> MATERIAL FOR THIS EXERCISE:
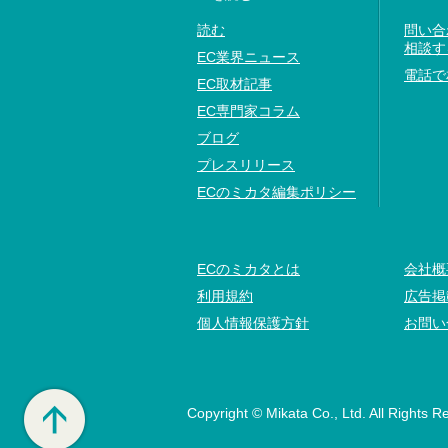
読む
問い合
相談す
EC業界ニュース
電話で
EC取材記事
EC専門家コラム
ブログ
プレスリリース
ECのミカタ編集ポリシー
ECのミカタとは
会社概
利用規約
広告掲
個人情報保護方針
お問い
Copyright © Mikata Co., Ltd. All Rights R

> WORK TASK: Give the listing above again exactly, minus any images.

> TASK RESPONSE:
読む
問い合
相談す
EC業界ニュース
電話で
EC取材記事
EC専門家コラム
ブログ
プレスリリース
ECのミカタ編集ポリシー
ECのミカタとは
会社概
利用規約
広告掲
個人情報保護方針
お問い
Copyright © Mikata Co., Ltd. All Rights R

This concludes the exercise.